====== Recorded data ======
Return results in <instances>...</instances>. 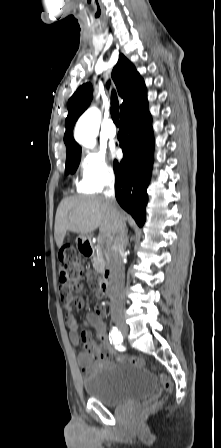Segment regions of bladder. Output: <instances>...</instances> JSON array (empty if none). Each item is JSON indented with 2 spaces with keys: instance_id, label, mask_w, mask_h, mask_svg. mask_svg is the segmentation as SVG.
<instances>
[{
  "instance_id": "31cf9c89",
  "label": "bladder",
  "mask_w": 221,
  "mask_h": 448,
  "mask_svg": "<svg viewBox=\"0 0 221 448\" xmlns=\"http://www.w3.org/2000/svg\"><path fill=\"white\" fill-rule=\"evenodd\" d=\"M88 398L105 406H119L125 403L151 397L155 390L151 373L128 362L108 364L82 380Z\"/></svg>"
}]
</instances>
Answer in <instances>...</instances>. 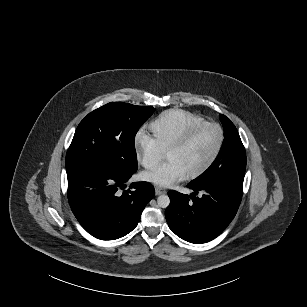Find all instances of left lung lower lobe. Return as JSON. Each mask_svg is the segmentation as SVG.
Returning <instances> with one entry per match:
<instances>
[{
	"mask_svg": "<svg viewBox=\"0 0 307 307\" xmlns=\"http://www.w3.org/2000/svg\"><path fill=\"white\" fill-rule=\"evenodd\" d=\"M188 186L194 191L190 196L173 190L168 192L171 202L165 217L170 229L180 238L205 243L220 235L236 215L242 187L226 182ZM201 190L204 195L195 197Z\"/></svg>",
	"mask_w": 307,
	"mask_h": 307,
	"instance_id": "0a47b994",
	"label": "left lung lower lobe"
}]
</instances>
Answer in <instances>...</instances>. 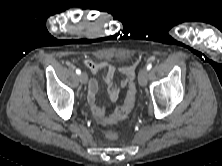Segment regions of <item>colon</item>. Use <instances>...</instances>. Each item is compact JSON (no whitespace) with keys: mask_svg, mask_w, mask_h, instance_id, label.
<instances>
[{"mask_svg":"<svg viewBox=\"0 0 222 166\" xmlns=\"http://www.w3.org/2000/svg\"><path fill=\"white\" fill-rule=\"evenodd\" d=\"M136 85L134 81H131L128 86V90L126 93L125 100L121 106H119L113 114H111L109 117L105 118L102 122V125L107 126L110 124H114L118 121L124 120L132 111L135 99H136ZM106 136L114 140L117 138V134L113 131H107Z\"/></svg>","mask_w":222,"mask_h":166,"instance_id":"5ec220e1","label":"colon"}]
</instances>
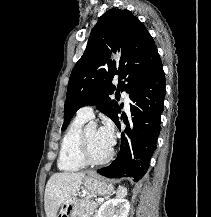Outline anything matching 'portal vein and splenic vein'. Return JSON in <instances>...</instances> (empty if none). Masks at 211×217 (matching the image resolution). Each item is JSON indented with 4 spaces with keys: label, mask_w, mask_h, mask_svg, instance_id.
<instances>
[{
    "label": "portal vein and splenic vein",
    "mask_w": 211,
    "mask_h": 217,
    "mask_svg": "<svg viewBox=\"0 0 211 217\" xmlns=\"http://www.w3.org/2000/svg\"><path fill=\"white\" fill-rule=\"evenodd\" d=\"M97 201H98V202H102V200H101V199H98Z\"/></svg>",
    "instance_id": "portal-vein-and-splenic-vein-1"
}]
</instances>
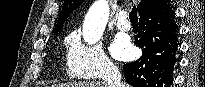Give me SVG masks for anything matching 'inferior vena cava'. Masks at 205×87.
Segmentation results:
<instances>
[{"instance_id": "1", "label": "inferior vena cava", "mask_w": 205, "mask_h": 87, "mask_svg": "<svg viewBox=\"0 0 205 87\" xmlns=\"http://www.w3.org/2000/svg\"><path fill=\"white\" fill-rule=\"evenodd\" d=\"M103 79L108 87H124L119 69L112 64L106 67Z\"/></svg>"}]
</instances>
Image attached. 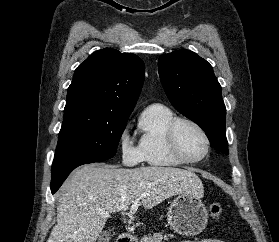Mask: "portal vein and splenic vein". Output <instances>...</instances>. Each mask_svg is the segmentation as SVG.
I'll return each instance as SVG.
<instances>
[{"label":"portal vein and splenic vein","mask_w":279,"mask_h":242,"mask_svg":"<svg viewBox=\"0 0 279 242\" xmlns=\"http://www.w3.org/2000/svg\"><path fill=\"white\" fill-rule=\"evenodd\" d=\"M140 199H141V198H137V199H135V200L132 202V205H131L130 211H129V213H130L131 215L137 211V209H138V207H139ZM103 216L106 217V218H109V217H110V214L104 213Z\"/></svg>","instance_id":"18ae733b"}]
</instances>
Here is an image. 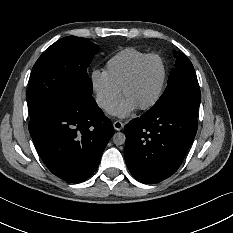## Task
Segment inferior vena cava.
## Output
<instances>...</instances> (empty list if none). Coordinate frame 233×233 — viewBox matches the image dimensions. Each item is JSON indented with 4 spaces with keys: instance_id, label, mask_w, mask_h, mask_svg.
Instances as JSON below:
<instances>
[{
    "instance_id": "inferior-vena-cava-1",
    "label": "inferior vena cava",
    "mask_w": 233,
    "mask_h": 233,
    "mask_svg": "<svg viewBox=\"0 0 233 233\" xmlns=\"http://www.w3.org/2000/svg\"><path fill=\"white\" fill-rule=\"evenodd\" d=\"M97 104L101 109L105 111H109L113 109L115 106H117L118 102L110 101L108 99H99L97 100Z\"/></svg>"
}]
</instances>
======
- _What the task requires_
Only the span from the line with "<instances>...</instances> (empty list" through the final line of the records goes in the output, each line unchanged.

- _Your solution_
<instances>...</instances> (empty list if none). Coordinate frame 233×233 — viewBox matches the image dimensions. Each item is JSON indented with 4 spaces with keys: instance_id, label, mask_w, mask_h, mask_svg.
Instances as JSON below:
<instances>
[{
    "instance_id": "inferior-vena-cava-1",
    "label": "inferior vena cava",
    "mask_w": 233,
    "mask_h": 233,
    "mask_svg": "<svg viewBox=\"0 0 233 233\" xmlns=\"http://www.w3.org/2000/svg\"><path fill=\"white\" fill-rule=\"evenodd\" d=\"M97 104L101 109L105 111H109L113 109L115 106H117L118 102L110 101L108 99H99L97 100Z\"/></svg>"
}]
</instances>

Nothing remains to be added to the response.